* EXERCISE GOAL
Omit all pictures and transcribe only the lines in the entries below that run from the line with "0,05 L (40,80 € за 1 L)" through the line with "Gazze Mahkemesi, İsrail’in".

* PROVIDED INFORMATION
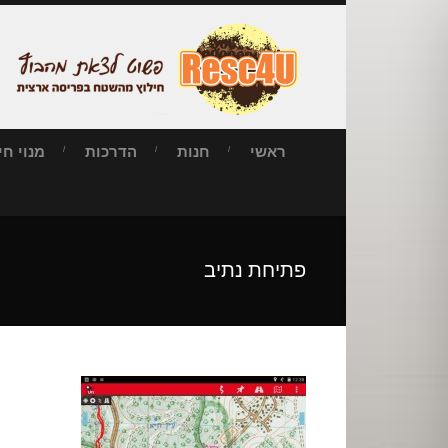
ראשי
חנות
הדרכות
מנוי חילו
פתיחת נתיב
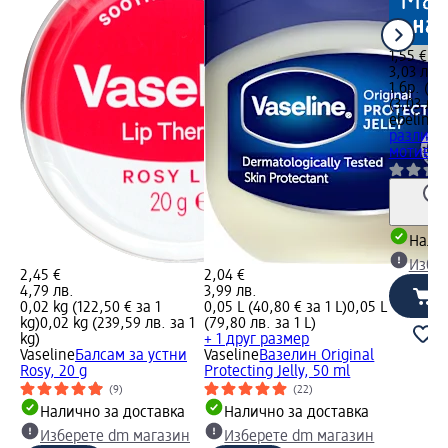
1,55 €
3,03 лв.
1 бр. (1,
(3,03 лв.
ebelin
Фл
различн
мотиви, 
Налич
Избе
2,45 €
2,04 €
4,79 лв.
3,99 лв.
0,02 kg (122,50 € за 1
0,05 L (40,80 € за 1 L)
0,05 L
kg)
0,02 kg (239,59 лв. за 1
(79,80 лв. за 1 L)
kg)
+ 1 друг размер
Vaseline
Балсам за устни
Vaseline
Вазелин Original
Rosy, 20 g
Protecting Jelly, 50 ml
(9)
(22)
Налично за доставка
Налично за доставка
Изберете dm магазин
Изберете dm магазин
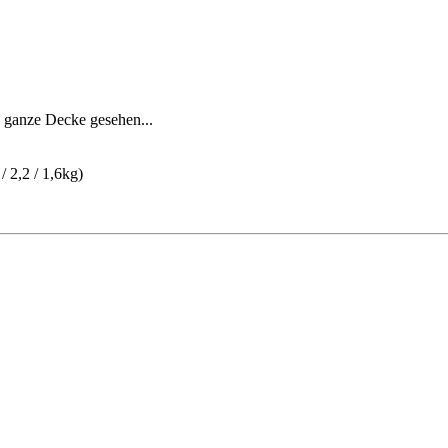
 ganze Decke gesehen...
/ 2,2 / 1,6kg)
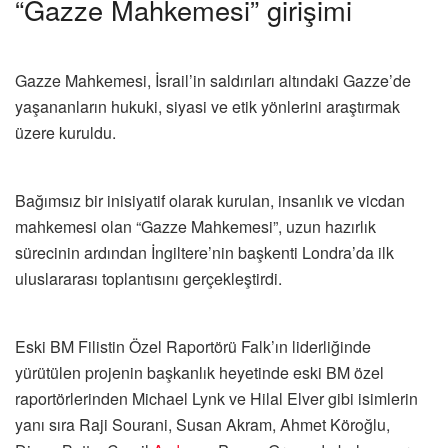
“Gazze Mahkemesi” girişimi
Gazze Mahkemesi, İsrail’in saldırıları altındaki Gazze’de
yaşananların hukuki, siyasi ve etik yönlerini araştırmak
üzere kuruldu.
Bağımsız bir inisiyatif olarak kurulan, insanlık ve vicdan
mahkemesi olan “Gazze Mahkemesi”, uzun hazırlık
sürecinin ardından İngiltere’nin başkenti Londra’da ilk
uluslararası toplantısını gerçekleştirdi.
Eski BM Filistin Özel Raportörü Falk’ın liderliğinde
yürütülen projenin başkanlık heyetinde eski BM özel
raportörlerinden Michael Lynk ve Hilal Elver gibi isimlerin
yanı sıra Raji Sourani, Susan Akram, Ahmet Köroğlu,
==
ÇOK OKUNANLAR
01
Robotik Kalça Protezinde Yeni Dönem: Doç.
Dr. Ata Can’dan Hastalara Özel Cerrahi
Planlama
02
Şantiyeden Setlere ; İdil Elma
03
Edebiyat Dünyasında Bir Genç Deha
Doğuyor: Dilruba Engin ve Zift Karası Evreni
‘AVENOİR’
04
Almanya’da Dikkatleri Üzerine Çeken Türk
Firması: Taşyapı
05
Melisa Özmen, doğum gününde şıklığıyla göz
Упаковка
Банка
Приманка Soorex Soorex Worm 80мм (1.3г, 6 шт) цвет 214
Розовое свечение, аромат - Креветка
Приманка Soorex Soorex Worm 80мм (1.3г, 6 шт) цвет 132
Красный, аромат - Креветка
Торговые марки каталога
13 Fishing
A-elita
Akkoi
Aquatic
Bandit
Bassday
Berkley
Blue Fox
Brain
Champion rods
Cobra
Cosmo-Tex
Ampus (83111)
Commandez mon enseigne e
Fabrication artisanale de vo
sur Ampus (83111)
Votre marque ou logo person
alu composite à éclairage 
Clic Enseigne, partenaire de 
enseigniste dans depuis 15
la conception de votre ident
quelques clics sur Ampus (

* PROBLEM SOLUTION
0,05 L (40,80 € за 1 L)
0,05 L
kg)
0,02 kg (239,59 лв. за 1
(79,80 лв. за 1 L)
kg)
+ 1 друг размер
Vaseline
Балсам за устни
Vaseline
Вазелин Original
Rosy, 20 g
Protecting Jelly, 50 ml
(9)
(22)
Налично за доставка
Налично за доставка
Изберете dm магазин
Изберете dm магазин
 ganze Decke gesehen...
/ 2,2 / 1,6kg)
“Gazze Mahkemesi” girişimi
Gazze Mahkemesi, İsrail’in saldırıları altındaki Gazze’de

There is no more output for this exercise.